Posted on 6 November '15 by , under General News.
Negative gearing is a popular tax strategy that gives investment property owners the ability to offset the cost of owning a property against their assessable income.
Negative gearing involves generating short to medium term tax losses, which arise from tax-deductible costs that are higher than investment income, and leveraging this to increase exposure to potential gains and losses.
It is a popular strategy due to its ability to reduce an investor’s taxable income through their tax losses, resulting in a lower annual income tax bill.
For example, if the rent of a property was $350 per week, and the property was fully tenanted for a full financial year, the rental income would be $18,200. If the deductible expenses for that year were $30,000, the net rental loss would be $11,800. The $11,800 loss can then be applied to reduce the property owner’s taxable income.
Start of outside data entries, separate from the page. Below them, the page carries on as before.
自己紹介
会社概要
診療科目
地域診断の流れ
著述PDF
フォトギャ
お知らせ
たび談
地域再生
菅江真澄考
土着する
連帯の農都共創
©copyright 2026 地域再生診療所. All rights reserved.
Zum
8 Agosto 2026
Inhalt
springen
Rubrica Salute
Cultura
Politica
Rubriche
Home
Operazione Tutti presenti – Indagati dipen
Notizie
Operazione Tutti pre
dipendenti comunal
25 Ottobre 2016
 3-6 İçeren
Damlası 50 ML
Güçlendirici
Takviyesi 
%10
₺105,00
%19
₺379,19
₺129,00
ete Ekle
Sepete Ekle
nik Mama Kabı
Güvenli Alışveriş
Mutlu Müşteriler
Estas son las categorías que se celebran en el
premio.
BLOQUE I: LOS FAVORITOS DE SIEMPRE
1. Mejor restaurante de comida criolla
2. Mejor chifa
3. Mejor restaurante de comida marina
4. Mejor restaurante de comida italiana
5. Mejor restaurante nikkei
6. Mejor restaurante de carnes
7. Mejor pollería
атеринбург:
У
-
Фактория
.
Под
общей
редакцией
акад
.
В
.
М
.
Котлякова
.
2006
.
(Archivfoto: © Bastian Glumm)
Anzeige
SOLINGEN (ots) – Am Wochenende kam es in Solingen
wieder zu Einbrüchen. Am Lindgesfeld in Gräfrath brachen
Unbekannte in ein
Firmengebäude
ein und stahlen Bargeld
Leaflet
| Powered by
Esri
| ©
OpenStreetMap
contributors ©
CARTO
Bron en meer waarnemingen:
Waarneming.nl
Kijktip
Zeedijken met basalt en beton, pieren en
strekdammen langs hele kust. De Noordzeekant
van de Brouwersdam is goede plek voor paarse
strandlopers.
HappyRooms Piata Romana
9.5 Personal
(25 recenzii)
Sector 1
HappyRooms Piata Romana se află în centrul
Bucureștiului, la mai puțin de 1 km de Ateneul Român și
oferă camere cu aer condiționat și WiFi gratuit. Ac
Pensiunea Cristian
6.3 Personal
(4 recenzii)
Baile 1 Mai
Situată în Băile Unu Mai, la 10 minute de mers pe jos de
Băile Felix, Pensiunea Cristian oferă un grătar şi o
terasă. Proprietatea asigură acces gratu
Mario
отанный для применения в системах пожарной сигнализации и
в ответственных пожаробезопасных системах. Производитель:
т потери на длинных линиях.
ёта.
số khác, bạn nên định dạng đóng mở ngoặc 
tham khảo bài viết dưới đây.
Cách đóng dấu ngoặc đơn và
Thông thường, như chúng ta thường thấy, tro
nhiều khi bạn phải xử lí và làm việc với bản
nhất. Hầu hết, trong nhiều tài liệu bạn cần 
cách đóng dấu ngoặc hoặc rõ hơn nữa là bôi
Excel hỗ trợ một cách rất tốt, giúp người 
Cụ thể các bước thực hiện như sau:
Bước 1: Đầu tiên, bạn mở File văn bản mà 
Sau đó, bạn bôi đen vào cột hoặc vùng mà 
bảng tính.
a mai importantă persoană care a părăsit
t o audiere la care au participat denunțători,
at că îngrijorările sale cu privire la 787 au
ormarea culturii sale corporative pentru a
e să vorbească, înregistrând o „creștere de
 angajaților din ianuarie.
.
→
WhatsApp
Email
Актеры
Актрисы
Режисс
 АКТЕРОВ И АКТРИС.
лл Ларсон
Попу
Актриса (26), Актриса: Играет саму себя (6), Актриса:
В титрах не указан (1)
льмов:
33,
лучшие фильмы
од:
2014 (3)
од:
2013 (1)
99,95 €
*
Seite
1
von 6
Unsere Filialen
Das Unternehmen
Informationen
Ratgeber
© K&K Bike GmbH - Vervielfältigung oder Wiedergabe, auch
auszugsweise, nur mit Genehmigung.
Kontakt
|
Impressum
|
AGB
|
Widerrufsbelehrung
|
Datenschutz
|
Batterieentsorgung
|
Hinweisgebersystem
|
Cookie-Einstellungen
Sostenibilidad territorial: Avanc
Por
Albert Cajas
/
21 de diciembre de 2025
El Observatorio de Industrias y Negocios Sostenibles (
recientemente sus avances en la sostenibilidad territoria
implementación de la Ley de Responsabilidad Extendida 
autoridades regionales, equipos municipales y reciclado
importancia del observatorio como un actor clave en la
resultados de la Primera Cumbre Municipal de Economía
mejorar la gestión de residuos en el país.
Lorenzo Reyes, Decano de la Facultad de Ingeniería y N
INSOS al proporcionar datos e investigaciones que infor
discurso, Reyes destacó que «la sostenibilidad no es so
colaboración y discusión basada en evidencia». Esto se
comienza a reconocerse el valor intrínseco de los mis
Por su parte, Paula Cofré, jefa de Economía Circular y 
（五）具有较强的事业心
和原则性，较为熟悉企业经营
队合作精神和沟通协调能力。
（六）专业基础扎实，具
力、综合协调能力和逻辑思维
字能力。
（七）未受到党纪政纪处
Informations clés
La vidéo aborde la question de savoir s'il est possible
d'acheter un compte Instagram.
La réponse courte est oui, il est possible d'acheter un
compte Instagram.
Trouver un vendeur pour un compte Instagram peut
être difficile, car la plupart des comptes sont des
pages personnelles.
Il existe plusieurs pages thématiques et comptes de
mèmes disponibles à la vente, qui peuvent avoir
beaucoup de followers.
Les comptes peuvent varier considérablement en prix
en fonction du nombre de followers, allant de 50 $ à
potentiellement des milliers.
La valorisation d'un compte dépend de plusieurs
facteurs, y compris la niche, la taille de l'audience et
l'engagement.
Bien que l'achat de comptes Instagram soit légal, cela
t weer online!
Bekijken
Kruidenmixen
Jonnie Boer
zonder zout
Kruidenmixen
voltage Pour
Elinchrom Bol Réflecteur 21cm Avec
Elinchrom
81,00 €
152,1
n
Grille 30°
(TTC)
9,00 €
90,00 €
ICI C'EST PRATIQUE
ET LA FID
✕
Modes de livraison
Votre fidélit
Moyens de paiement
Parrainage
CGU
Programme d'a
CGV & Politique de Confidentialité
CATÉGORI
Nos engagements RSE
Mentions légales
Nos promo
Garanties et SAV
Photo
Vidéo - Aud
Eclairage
Under Australian income tax law, property owners can claim a tax deduction for any cost they incur if it is sufficiently connected to their investment property. Non-cash expenses, such as depreciation, can also be deducted. General tax deductions relating to rental income include:
Council rates and water fees
Depreciation on assets
Repairs and maintenance
While negative gearing carries many benefits to property owners, the strategy isn’t without pitfalls. Negatively geared property results in a loss, so before committing to the strategy, it is worth considering aspects like what will happen if you cannot fill your rental property at any one time, or if there is a dramatic turn down in property values and your investment fails to increase in value.